Work request — Word for word, transcribe the material below from its first line to the line with "July 21, 2022", both included.

---------- Working data

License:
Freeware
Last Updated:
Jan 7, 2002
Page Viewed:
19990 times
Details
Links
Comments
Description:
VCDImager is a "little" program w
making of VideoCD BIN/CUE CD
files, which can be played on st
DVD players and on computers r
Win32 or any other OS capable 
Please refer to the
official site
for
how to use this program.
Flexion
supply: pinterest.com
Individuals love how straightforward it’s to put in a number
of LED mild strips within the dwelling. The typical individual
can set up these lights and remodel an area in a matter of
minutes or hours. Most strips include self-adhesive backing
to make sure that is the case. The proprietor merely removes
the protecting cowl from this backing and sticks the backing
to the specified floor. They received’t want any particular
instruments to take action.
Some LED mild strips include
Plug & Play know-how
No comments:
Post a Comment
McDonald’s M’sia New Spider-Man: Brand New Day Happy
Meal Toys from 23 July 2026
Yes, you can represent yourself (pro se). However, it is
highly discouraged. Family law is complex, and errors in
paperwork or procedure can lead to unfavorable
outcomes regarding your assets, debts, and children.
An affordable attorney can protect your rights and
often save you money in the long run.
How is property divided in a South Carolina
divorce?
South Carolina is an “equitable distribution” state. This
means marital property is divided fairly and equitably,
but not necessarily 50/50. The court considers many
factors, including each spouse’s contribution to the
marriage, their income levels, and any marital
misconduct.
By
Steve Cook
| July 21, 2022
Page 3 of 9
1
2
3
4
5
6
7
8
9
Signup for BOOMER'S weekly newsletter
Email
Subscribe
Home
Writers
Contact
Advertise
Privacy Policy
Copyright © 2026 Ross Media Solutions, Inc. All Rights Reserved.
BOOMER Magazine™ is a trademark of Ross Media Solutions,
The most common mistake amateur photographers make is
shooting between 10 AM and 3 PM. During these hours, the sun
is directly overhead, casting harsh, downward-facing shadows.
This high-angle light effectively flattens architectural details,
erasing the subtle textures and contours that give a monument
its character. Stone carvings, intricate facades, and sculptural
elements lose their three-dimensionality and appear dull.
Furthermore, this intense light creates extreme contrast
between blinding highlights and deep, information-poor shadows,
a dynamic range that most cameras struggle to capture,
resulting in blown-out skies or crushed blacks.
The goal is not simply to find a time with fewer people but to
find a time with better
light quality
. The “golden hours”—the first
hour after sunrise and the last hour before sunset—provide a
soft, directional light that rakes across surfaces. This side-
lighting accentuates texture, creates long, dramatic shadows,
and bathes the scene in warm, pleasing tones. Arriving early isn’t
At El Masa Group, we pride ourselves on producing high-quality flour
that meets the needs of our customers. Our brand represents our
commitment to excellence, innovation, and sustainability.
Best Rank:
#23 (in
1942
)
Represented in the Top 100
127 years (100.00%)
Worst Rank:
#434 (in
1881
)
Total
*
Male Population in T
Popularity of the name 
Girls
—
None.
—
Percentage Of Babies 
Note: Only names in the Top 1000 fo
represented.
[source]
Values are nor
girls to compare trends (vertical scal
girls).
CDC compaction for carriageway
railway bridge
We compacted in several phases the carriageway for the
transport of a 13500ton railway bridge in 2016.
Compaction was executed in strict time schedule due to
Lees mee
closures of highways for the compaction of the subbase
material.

--------------------

Task answer —
License:
Freeware
Last Updated:
Jan 7, 2002
Page Viewed:
19990 times
Details
Links
Comments
Description:
VCDImager is a "little" program w
making of VideoCD BIN/CUE CD
files, which can be played on st
DVD players and on computers r
Win32 or any other OS capable 
Please refer to the
official site
for
how to use this program.
Flexion
supply: pinterest.com
Individuals love how straightforward it’s to put in a number
of LED mild strips within the dwelling. The typical individual
can set up these lights and remodel an area in a matter of
minutes or hours. Most strips include self-adhesive backing
to make sure that is the case. The proprietor merely removes
the protecting cowl from this backing and sticks the backing
to the specified floor. They received’t want any particular
instruments to take action.
Some LED mild strips include
Plug & Play know-how
No comments:
Post a Comment
McDonald’s M’sia New Spider-Man: Brand New Day Happy
Meal Toys from 23 July 2026
Yes, you can represent yourself (pro se). However, it is
highly discouraged. Family law is complex, and errors in
paperwork or procedure can lead to unfavorable
outcomes regarding your assets, debts, and children.
An affordable attorney can protect your rights and
often save you money in the long run.
How is property divided in a South Carolina
divorce?
South Carolina is an “equitable distribution” state. This
means marital property is divided fairly and equitably,
but not necessarily 50/50. The court considers many
factors, including each spouse’s contribution to the
marriage, their income levels, and any marital
misconduct.
By
Steve Cook
| July 21, 2022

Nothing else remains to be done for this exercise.